Kalau kita mau jujur dengan merujuk pada literatur- literatur hadits maka kita akan menemukan penjelasan yang berbeda 180 derajat dengan yang dikatakan Mahrus. Hadits tersebut diriwayatkan oleh al-Bukhari dalam al-Adab al-Mufrad (hal. 324), al-Hafizh Ibrahim al-Harbi dalam Gharibul-Hadits (II/673-674), al-Hafizh Ibnu al-Sunni dalam ‘Amalul-Yaum wal- Lailah (hal. 72-73), bahkan Ibnu Taimiyah —ideolog pertama aliran Wahabi— dalam kitabnya al-Kalim al-Thayyib (hal. 88), menganjurkan untuk mengamalkan isi hadits ini.

Hadits di atas juga diriwayatkan melalui empat jalur:
1.    Sufyan al-Tsauri dari Abi Ishaq al-Sabi’i dari Abdurrahman bin Sa’ad, seperti yang diriwayatkan oleh al-Bukhari dalam al-Adab al Mufrad.
2.    Zuhair bin Mu’awiyah dari Abu Ishaq dari Abdurrahman bin Sa’ad, yang meriwayatkan melalui jalur ini diantaranya Ibnu Sa’ad dalam al-Thabaqat, Ibrahim al-Harbi dalam Gharib al-Hadits, Ibnu Ja’ad dalam Musnad-nya, Ibnu Sunni dalam Amal al-Yaum Wa al-Lailah, Ibnu Asakir dalam Tarikh-nya, demikian juga al-Hafizh al-Mizzi dalam Tahdzib al-Kamal.
3.    Israil dari Abi Ishaq dari al-Haitsam bin Hans, seperti riwayat Ibnu Sunni dalam Amal al- Yaum Wa al-lailah.
4.    Abu Bakar bin Ayyasy dari Abi Ishaq dari Abi Syu’bah, diantara yang meriwayatkan melalui jalur ini adalah Ibnu Taimiyah dalam al-Kalim al-Thayyib, Ibn-Qayyim Al-Jauziyyah dalam al-Wabil al-Shayyib dan al-Syaukani dalam Tuhfah al-Dzakirin, dimana ketiganya adalah ulama rujukan Mahrus Ali, juga meriwatkan dari jalur yang sama.

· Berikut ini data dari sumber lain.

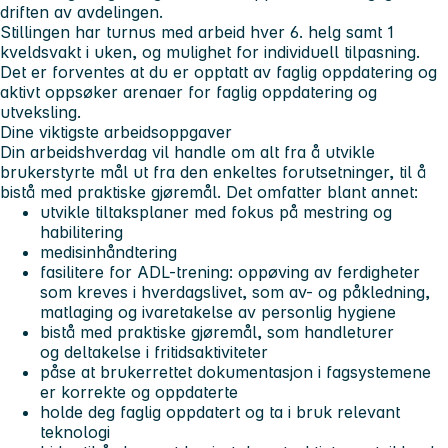
driften av avdelingen.
Stillingen har turnus med arbeid hver 6. helg samt 1
kveldsvakt i uken, og mulighet for individuell tilpasning.
Det er forventes at du er opptatt av faglig oppdatering og
aktivt oppsøker arenaer for faglig oppdatering og
utveksling.
Dine viktigste arbeidsoppgaver
Din arbeidshverdag vil handle om alt fra å utvikle
brukerstyrte mål ut fra den enkeltes forutsetninger, til å
bistå med praktiske gjøremål. Det omfatter blant annet:
utvikle tiltaksplaner med fokus på mestring og
habilitering
medisinhåndtering
fasilitere for ADL-trening: oppøving av ferdigheter
som kreves i hverdagslivet, som av- og påkledning,
matlaging og ivaretakelse av personlig hygiene
bistå med praktiske gjøremål, som handleturer
og deltakelse i fritidsaktiviteter
påse at brukerrettet dokumentasjon i fagsystemene
er korrekte og oppdaterte
holde deg faglig oppdatert og ta i bruk relevant
teknologi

Sanad hadits di atas yang selalu ditampilkan oleh Mahrus Ali untuk dijadikan sebagai landasan. Tim LBMJember menduga bahwa dengan memasukkannya Ibnu Taimiyah dan Ibnu Qayyim akan hadits ini ke dalam kitabnya, cukup sebagai bantahan untuk membantah pernyataan Mahrus Ali dan bisa mcmbuat dia sadar akan kesalahan yang telah dia perbuat. Namun dugaan tersebut ternyata salah total dan kenyataannya berbalik 180 derajat, bukannya sadar dan mengakui kisalahannya, Mahrus Ali malah menyalahkan Ibnu Taimiyah yang notabene panutan utama kaum Wahabi.

Seandainya kita berpendapat bahwa hadits di atas dengan kitiga jalur sanadnya adalah dha’if, hadits tersebut masih tetap bisa dijadikan pijakan, sebab antara hadits yang satu dengan yang lain bisa saling menguatkan, sehingga posisinya naik pada peringkat selanjutnya, yaitu hasan. Bahkan ada seorang ulama bernama Majdi Ghassan yang menulis satu risalah khusus mengkaji hadits ini, dan ia namakan al- Qaul al-Fashl al-Musaddad Fi Sihhah Hadits Ya Muhammad.

Wallahu a’lam
(Ditulis kembali dan dipublikasikan oleh Tim Sarkub dari Buku Kiai NU atau Wahabi yang Sesat Tanpa Sadar)


2 Responses to “Kesalahan Mahrus Ali Dalam Menilai Hadits Ibnu Umar Tentang Istighatsah dan Tawassul”

1.    Mas Halim Alwie says:
Mas Halim Alwie (1)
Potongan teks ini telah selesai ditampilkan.